The contracts were dead, but someone forgot to bury them.

The Summary

  • Huma Finance lost $101,400 USDC when an attacker exploited deprecated V1 contracts on Polygon that the protocol had stopped using months ago
  • The exploit exposes a persistent DeFi problem: protocols migrate to new versions but leave old contracts live with accessible funds
  • Legacy code isn't just technical debt—it's a liability that sits there until someone bothers to check if the door's still unlocked

The Signal

Huma Finance, a real-world asset protocol, discovered the exploit on their V1 contracts deployed on Polygon. The company had already moved operations to V2, but the old contracts remained active on-chain with funds still sitting in them. An attacker found the vulnerability and drained $101,400 in USDC before the team caught it.

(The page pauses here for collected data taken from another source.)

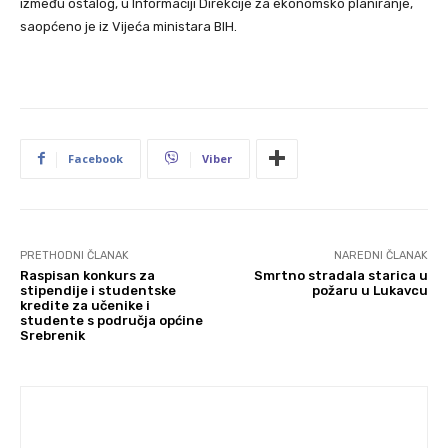
između ostalog, u Informaciji Direkcije za ekonomsko planiranje,
saopćeno je iz Vijeća ministara BIH.
Facebook
Viber
PRETHODNI ČLANAK
NAREDNI ČLANAK
Raspisan konkurs za
Smrtno stradala starica u
stipendije i studentske
požaru u Lukavcu
kredite za učenike i
studente s područja općine
Srebrenik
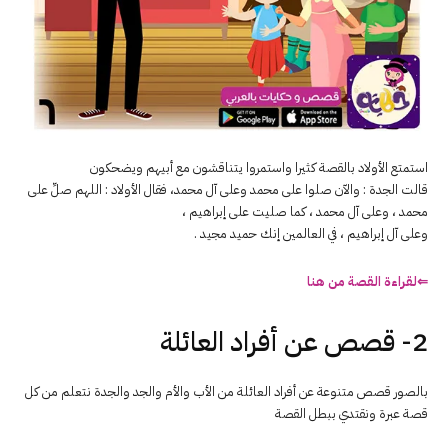
استمتع الأولاد بالقصة كثيرا واستمروا يتناقشون مع أبيهم ويضحكون
قالت الجدة : والآن صلوا على محمد وعلى آل محمد، فقال الأولاد : اللهم صلِّ على
محمد ، وعلى آل محمد ، كما صليت على إبراهيم ،
وعلى آل إبراهيم ، في العالمين إنك حميد مجيد .
⇐لقراءة القصة من هنا
2- قصص عن أفراد العائلة
بالصور قصص متنوعة عن أفراد العائلة من الأب والأم والجد والجدة نتعلم من كل
قصة عبرة ونقتدي ببطل القصة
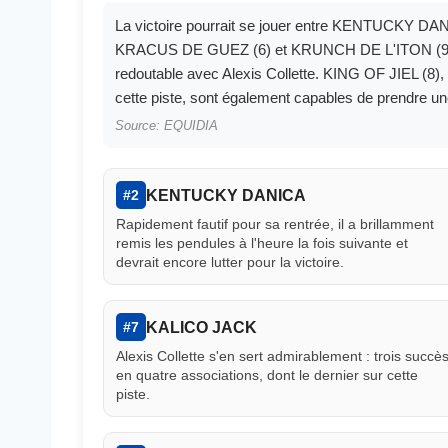
La victoire pourrait se jouer entre KENTUCKY DANI
KRACUS DE GUEZ (6) et KRUNCH DE L'ITON (9), qu
redoutable avec Alexis Collette. KING OF JIEL (8),
cette piste, sont également capables de prendre une 
Source: EQUIDIA
KENTUCKY DANICA
#2
Rapidement fautif pour sa rentrée, il a brillamment
remis les pendules à l'heure la fois suivante et
devrait encore lutter pour la victoire.
KALICO JACK
#7
Alexis Collette s'en sert admirablement : trois succè
en quatre associations, dont le dernier sur cette
piste.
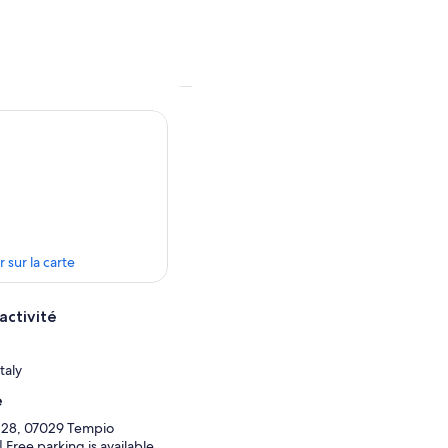
r sur la carte
activité
taly
e
, 28, 07029 Tempio
 | Free parking is available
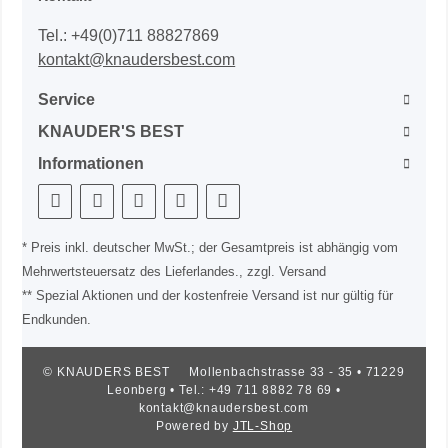
Tel.: +49(0)711 88827869
kontakt@knaudersbest.com
Service
KNAUDER'S BEST
Informationen
* Preis inkl. deutscher MwSt.; der Gesamtpreis ist abhängig vom
Mehrwertsteuersatz des Lieferlandes., zzgl. Versand
** Spezial Aktionen und der kostenfreie Versand ist nur gültig für
Endkunden.
© KNAUDERS BEST
Mollenbachstrasse 33 - 35 • 71229
Leonberg • Tel.: +49 711 8882 78 69 •
kontakt@knaudersbest.com
Powered by
JTL-Shop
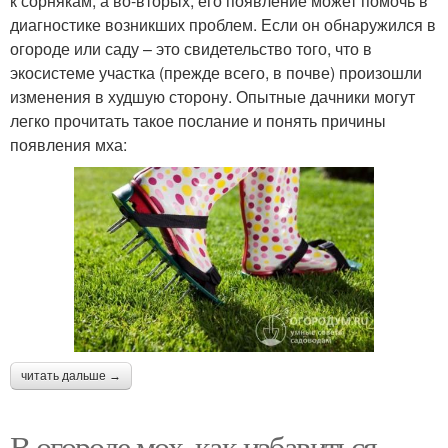
к сорнякам, а во-вторых, его появление может помочь в
диагностике возникших проблем. Если он обнаружился в
огороде или саду – это свидетельство того, что в
экосистеме участка (прежде всего, в почве) произошли
изменения в худшую сторону. Опытные дачники могут
легко прочитать такое послание и понять причины
появления мха:
читать дальше →
В огороде мох, как избавиться.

This isn't a sophisticated zero-day attack. This is someone poking around abandoned infrastructure and finding money left behind. The V1 contracts were deprecated—meaning Huma had publicly moved on from them—but deprecation in DeFi doesn't mean deletion. The code stays live forever unless explicitly disabled.

"Deprecated contracts remain a critical attack surface that most protocols treat as resolved simply by launching V2."

The pattern repeats across DeFi: protocol ships V1, finds bugs or wants new features, ships V2, tells users to migrate, then... forgets V1 exists. Except V1 doesn't stop existing. It sits there with:

  • Whatever funds users didn't migrate
  • Whatever permissions weren't revoked
  • Whatever vulnerabilities the team documented internally but never patched because "we're on V2 now"

The exploit highlights a structural problem in how DeFi handles legacy systems. Traditional finance has compliance frameworks, sunset procedures, mandatory fund transfers. DeFi has a Discord announcement and a hope that everyone reads it.

For Huma specifically, the timing is notable. The company focuses on tokenizing real-world assets—bringing traditional finance rails on-chain. They're pitching institutional partners on the stability and security of blockchain infrastructure. Then someone walks off with $101K from contracts the team thought were behind them. That's not the institutional-grade security story you want in the press.

The $101K loss is manageable for Huma. The reputational hit to the RWA narrative—that tokenized assets are more secure, more transparent, more auditable than traditional systems—is harder to price. One source frames this as exposing "ONE stubborn DeFi problem," and they're right: the industry keeps building forward without cleaning up backward.

The Implication

If you're running a DeFi protocol, audit what's still live. Not just your current contracts—every version you ever shipped that's still on-chain with any permissions or funds. Deprecation is a marketing term. On-chain, nothing is deprecated until it's explicitly killed.

For RWA protocols specifically, this is existential. You're asking institutions to trust that blockchain infrastructure is more robust than their current systems. Every exploit of "old code we're not using anymore" undermines that pitch. The bar for operational hygiene isn't DeFi-native standards. It's TradFi standards. That means formal sunset procedures, forced migrations, and actually turning things off.